Western Bulldogs VFLW coach Sean Kavanagh echoed Cula-Reid's sentiments.
"We're in a similar boat. We [made] a plan earlier in the year post the AFLW season with girls coming back who needed their break and might get a few games later in the season," Kavanagh said.
"Some of them have tipped out again ready to go for their (AFLW) pre-season. We've had a similar balance, some of our first and second-year players have been getting a bit more footy in them through the VFLW season.
"Basically, everyone on our list has now played, which is exciting. To give as many of our girls some exposure at the level as we could was the plan, and it's been a great season so far."
Another factor state league coaches in Victoria need to balance is the introduction of the top-flight under-18 players who are eligible to be drafted at the end of the year.
In competitions like the QAFLW and WAFLW, younger players who are ready play from the start of the season, sometimes even at the age of 16.
This is the second year elite 18-year-olds have been integrated with VFLW teams following the NAB AFLW under-18 championships in July, giving them a taste of senior footy and training at elite clubs before they are signed to AFLW sides.
Although just because an under-18 is playing at a VFLW club, does not mean they will be automatically drafted to its AFLW team; for example, last year Tyla Hanks played at Carlton but was drafted by Melbourne.
The Dogs have fielded GWV Rebels Sophie Molan and Ella Wood, along with Western Jet Elisabeth Georgostathis, while the Pies have had Gemma Lagioia, Nicola Xenos and Alana Porter (all Oakleigh Chargers) on their list this year.
"What they do is they play with confidence," Bulldogs VFLW skipper Mickayla Ward said.
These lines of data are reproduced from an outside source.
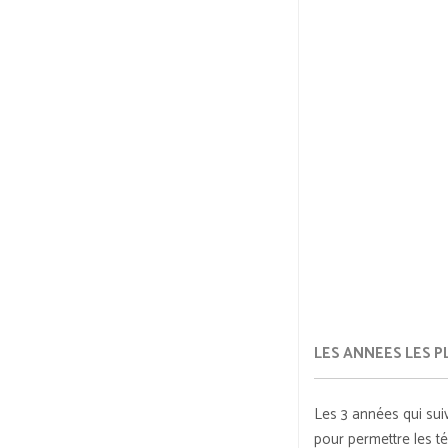
LES ANNEES LES PL
Les 3 années qui sui
pour permettre les t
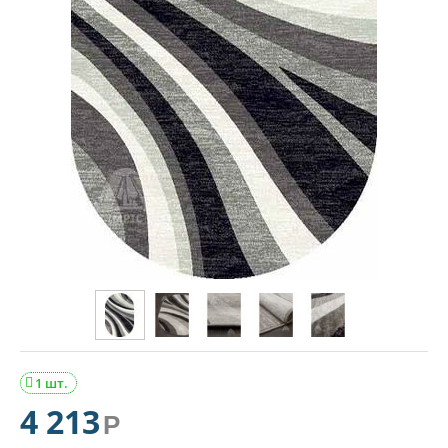
1 шт.

4 213
Р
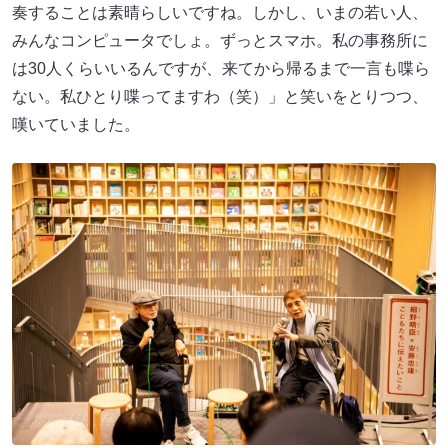
奏することは素晴らしいですね。しかし、いまの若い人、
みんなコンピュータでしょ。ずっとスマホ。私の事務所に
は30人くらいいるんですが、来てから帰るまで一言も喋ら
ない。私ひとり喋ってますわ（笑）」と笑いをとりつつ、
嘆いていました。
"Coming through a junior development (program), where some of our VFLW players haven't had that experience, they're able to get out there, know exactly what their role is and go and do it."
Cula-Reid said the under-18 players lifted the entire team.
"I've been watching their NAB League games and finding out what they bring, finding out where their flaws are, and then when they come into the system, trying to close that gap in terms of what we need them to play," she said.
"Those kids are just unbelievable. The best thing is they (initially) don't have that much knowledge of some of the players around them, but when they get in, they think it's such a cool environment and where they want to be.
"They test some of our VFL girls, and that's where we want them to be. If they're pushing each other, the level's just going to be better and better."